NTSB releases documents on Butte plane crash
HELENA, Mont. — Just before a plane carrying 14 people crashed short of a southwestern Montana runway last year, killing everybody on board, the pilot told air traffic controllers that he had “one more cloud to get around” before he could reach the Butte airport.
A minute later, pilot Buddy Summerfield reported that the airport was in sight. That was his last transmission before witnesses saw the single engine turboprop enter a steep left bank turn, then suddenly nosedive into a cemetery near the airport.
New details emerged today in the investigation of the March 22, 2009, crash of the privately owned Pilatus PC-12/45, raising questions about fuel pressure, icing in the area and whether the plane was over its weight limit.

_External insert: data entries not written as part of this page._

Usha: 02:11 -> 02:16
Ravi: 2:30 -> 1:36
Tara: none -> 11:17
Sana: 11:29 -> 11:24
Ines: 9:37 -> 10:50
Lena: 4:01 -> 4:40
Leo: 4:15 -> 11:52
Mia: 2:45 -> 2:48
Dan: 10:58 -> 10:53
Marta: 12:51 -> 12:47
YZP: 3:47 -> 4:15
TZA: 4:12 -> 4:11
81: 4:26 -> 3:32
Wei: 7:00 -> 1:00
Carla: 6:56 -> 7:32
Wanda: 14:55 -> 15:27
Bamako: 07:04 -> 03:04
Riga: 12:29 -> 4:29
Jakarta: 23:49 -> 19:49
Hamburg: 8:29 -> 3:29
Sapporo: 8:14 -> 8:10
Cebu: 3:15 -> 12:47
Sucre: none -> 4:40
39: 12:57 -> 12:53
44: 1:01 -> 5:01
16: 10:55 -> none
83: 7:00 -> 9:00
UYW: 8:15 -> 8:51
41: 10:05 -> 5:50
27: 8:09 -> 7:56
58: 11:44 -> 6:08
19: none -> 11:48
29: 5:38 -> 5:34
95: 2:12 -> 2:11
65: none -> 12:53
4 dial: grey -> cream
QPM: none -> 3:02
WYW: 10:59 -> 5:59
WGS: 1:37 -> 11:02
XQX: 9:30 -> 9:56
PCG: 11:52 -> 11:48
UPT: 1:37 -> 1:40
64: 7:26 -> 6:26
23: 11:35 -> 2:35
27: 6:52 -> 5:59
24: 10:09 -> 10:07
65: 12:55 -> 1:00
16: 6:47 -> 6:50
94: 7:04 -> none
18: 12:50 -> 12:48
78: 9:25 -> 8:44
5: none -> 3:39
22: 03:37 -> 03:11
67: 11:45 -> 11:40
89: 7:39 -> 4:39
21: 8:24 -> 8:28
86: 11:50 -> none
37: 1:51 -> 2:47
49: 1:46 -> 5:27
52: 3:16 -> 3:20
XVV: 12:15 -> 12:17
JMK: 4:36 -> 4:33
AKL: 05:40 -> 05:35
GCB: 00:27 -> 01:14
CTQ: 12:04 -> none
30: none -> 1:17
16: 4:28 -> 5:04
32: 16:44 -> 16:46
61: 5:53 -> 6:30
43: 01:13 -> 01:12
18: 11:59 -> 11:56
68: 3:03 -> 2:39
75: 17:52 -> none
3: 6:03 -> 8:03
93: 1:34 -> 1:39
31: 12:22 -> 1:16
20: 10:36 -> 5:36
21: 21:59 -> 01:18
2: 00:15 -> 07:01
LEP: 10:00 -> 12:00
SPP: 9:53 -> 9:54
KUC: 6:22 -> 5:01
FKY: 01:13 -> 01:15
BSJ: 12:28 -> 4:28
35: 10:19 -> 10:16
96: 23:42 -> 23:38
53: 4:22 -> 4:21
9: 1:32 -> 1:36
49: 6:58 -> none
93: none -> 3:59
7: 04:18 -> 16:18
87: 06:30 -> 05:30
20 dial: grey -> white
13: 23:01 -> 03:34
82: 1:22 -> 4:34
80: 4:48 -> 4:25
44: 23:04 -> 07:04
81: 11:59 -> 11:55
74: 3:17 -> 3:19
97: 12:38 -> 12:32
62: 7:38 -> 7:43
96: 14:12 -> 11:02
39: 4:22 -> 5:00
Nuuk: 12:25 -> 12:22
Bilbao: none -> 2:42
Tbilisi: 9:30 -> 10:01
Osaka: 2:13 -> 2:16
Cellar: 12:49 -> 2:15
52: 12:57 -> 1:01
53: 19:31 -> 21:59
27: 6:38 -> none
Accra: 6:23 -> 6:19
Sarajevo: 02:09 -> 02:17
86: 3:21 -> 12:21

The National Transportation Safety Board has not concluded what caused the crash. The agency says a determination of probable cause will be made when the final report is completed, and no date has been set for that report.
The plane designed to carry 10 people had been carrying 13 family members and the pilot from California to a ski vacation in Bozeman. A half-hour before the crash, Summerfield requested a diversion to Butte for reasons unexplained.
The NTSB docket into the crash released today contains interviews, air traffic control transcripts, investigator reports and other documents that the agency has collected so far in its probe. But the agency provided no analysis for the information laid out in the documents and said it would not give interviews to discuss them.
However, the reams of accumulated paperwork offer new insights into what happened that day and the final minutes leading to the crash:
— The plane appeared to have experienced fuel pressure problems for at least part of the flight, with its fuel boost pumps working to stabilize fuel levels between the right tank and the left tank.
— A low-fuel warning for one of the plane’s tanks lit up six minutes before the crash.
— The flight plan called for nine people aboard the 10-seater plane, but 14 people were actually on the flight. That created a total weight that was 572 pounds over the limit when the plane took off from Oroville, Calif.
— Icing and turbulence had been reported by another plane flying the same route that day. Before taking off, Summerfield did not request a fuel additive that would prevent icing in the fuel system, which is required in ambient temperatures below freezing. The ground temperature in Butte that day was 7 degrees Celsius above freezing.
The NTSB reports also say Summerfield asked air traffic controllers twice to clear him to fly at lower altitudes. The plane had been flying at 26,000 feet, and Summerfield was cleared to descend to 14,000 feet and then 12,200 feet.
That may be significant because of a checklist the Pilatus PC-12 pilot’s operating handbook in case of low fuel pressure that instructs the pilot to descend to warmer air.
“A possible cause is the fuel filter is blocked with ice crystals,” the handbook reads, according to the NTSB.
No authorities have concluded that the plane’s fuel filter was blocked.
After the descent, air traffic control in Salt Lake City asked Summerfield if he would be able to get to the airport. Summerfield responded that he had “one more cloud to get around,” then a minute later told the controller that the field was in sight and canceled his Instrument Flight Rules clearance to fly visually.
The controller acknowledged the transmission and said there was no plane traffic between him and the airport, and the pilot did not respond. There were no further communications between air traffic control and the pilot.
One of the plane’s co-owners organized the March 2009 flight. The co-owner, who was not named by the NTSB, told investigators that the trip was within weight and balance limits but there weren’t enough seat belts.
The NTSB has used the crash as an example in making a case to aviation regulators to require all passengers to have their own seats and seat belts. Children under the age of 2 are now allowed to sit on an adult’s lap during takeoff, landing and turbulence
The reports detail Summerfield’s 44 years of flying experience since his time as a U.S. Air Force pilot. Interviews with employers and people who flew with him all described the 65-year-old pilot as very professional. He had logged 8,840 flight hours in his career.
Summerfield had never had an accident or a violation. He had flown the plane owned by Eagle Cap Leasing of Wallowa, Ore., since 2002, and he had made one previous flight from Oroville to Bozeman the year before.